![]() |
| deputado federal Guilherme Derrite (PP-SP) |
O deputado federal Guilherme Derrite (PP-SP), relator do projeto de lei antifacção, alterou o texto elaborado pelo governo Lula (PT) para incluir as organizações criminosas, como o Comando Vermelho e o Primeiro Comando da Capital (PCC), na Lei Antiterrorismo. O parecer foi protocolado na noite desta sexta-feira (7) e está pronto para votação.
A equiparação de faccionados a terroristas é defendida pela direita, principalmente, após a megaoperação policial no Rio de Janeiro contra o CV. Com a repercussão da ação no Rio, o governo acelerou o envio do PL antifacção ao Congresso. O projeto é visto como pauta prioritária pelo presidente Luiz Inácio Lula da Silva (PT) e uma chance de vencer o protagonismo da direita na discussão da segurança pública nas eleições de 2026.

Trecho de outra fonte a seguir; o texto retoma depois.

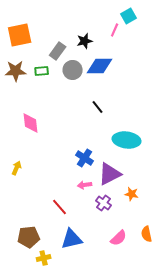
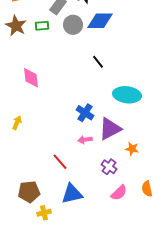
brown star: (16, 71) -> (16, 26), turned 30
purple cross: (104, 203) -> (109, 167), moved

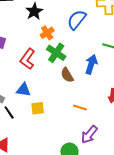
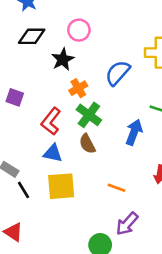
brown semicircle: (67, 75) -> (87, 144), moved
blue triangle: (23, 90) -> (53, 153), moved
yellow square: (38, 108) -> (61, 186), size x1.6

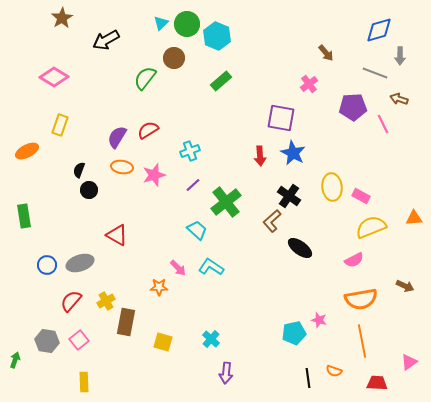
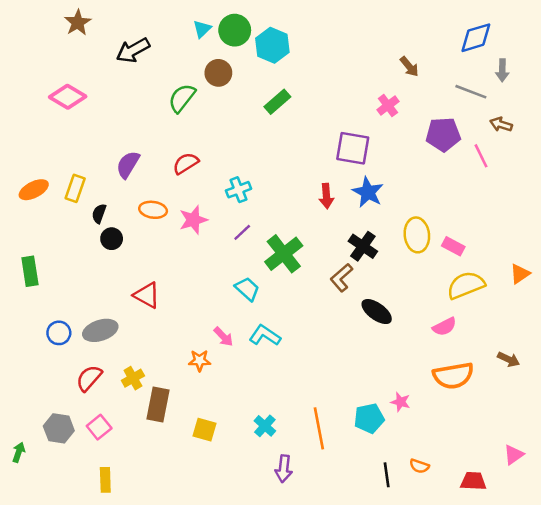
yellow rectangle: (60, 125) -> (75, 188), moved
purple semicircle: (117, 137) -> (128, 165), moved
orange triangle: (414, 218) -> (520, 274), turned -30
orange line: (362, 341) -> (319, 428), moved

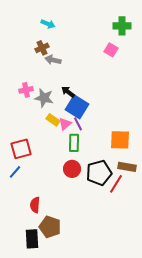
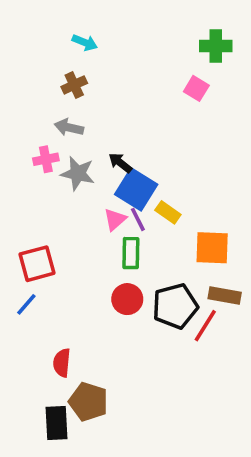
gray arrow: (53, 60) -> (69, 127), moved
yellow rectangle: (53, 120) -> (168, 212), moved

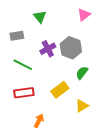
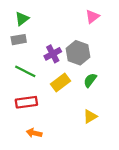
green triangle: (40, 17) -> (22, 19), moved, turned 32
yellow rectangle: (60, 90) -> (60, 82), moved
orange arrow: (39, 121) -> (34, 133), moved, turned -104

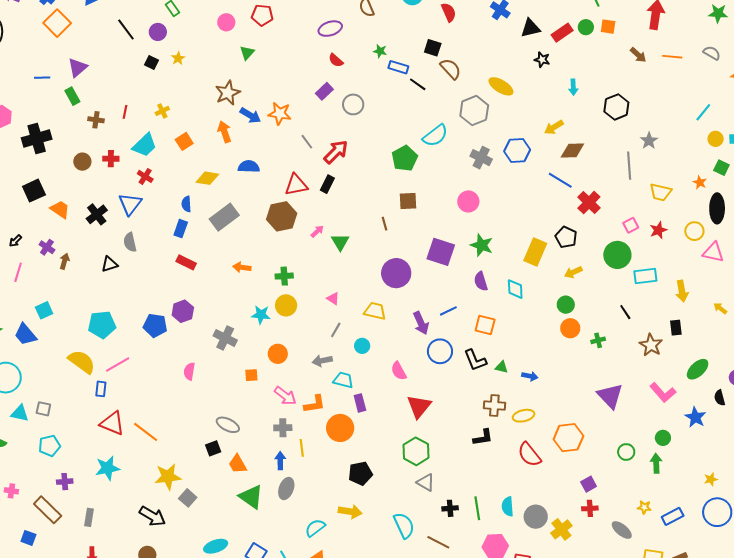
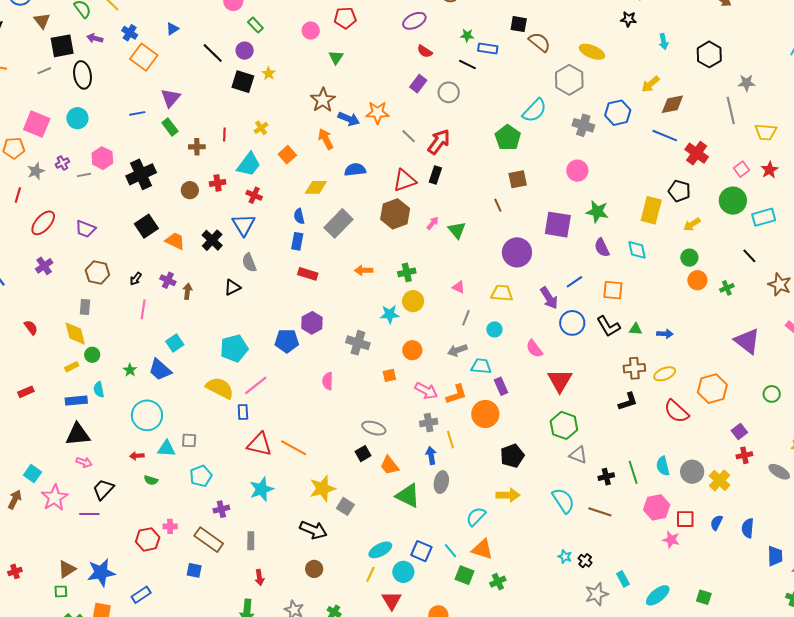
black square: (151, 62) -> (243, 82), size x1.6
black line: (418, 84) -> (467, 64), moved
gray star: (649, 141) -> (747, 83), turned -30

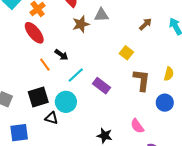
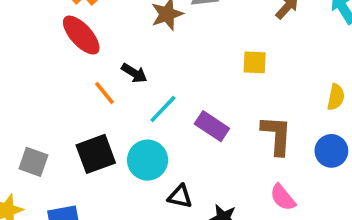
yellow square: (126, 53) -> (255, 62), turned -32
brown L-shape: (142, 80) -> (277, 135), moved
black triangle: (52, 118) -> (180, 196), moved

Por isso, a escolha do secretário de Segurança Pública de São Paulo, estado governado por Tarcísio de Freitas (Republicanos), representa uma derrota para o governo Lula, que rejeita classificar as facções como terroristas, temendo a possibilidade de intervenção dos Estados Unidos no Brasil, como ocorre na Venezuela. Derrite deixou temporariamente a secretaria para reassumir o posto de deputado na Câmara.
Enquanto a gestão petista tentou reforçar a Lei das Organizações Criminosas (Lei 12.850/2013) com uma nova "qualificação" da organização criminosa, Derrite propôs enquadrar os atos mais graves desses grupos na Lei Antiterrorismo (Lei 13.260/2016), considerado um arcabouço legal mais rígido. O relator trata a atuação das facções como uma ameaça à paz e à soberania, e não apenas como um crime associativo mais complexo.
Outro projeto semelhante, o PL 1.283/2025, também enquadra as organizações criminosas na Lei Antiterrorismo. No entanto, a análise do texto na Comissão de Constituição e Justiça (CCJ) foi adiada duas vezes na última semana após pressão do governo. A proposta é relatada pelo deputado Nikolas Ferreira (PL-MG), que pretendia abrir mão da relatoria em favor de Derrite.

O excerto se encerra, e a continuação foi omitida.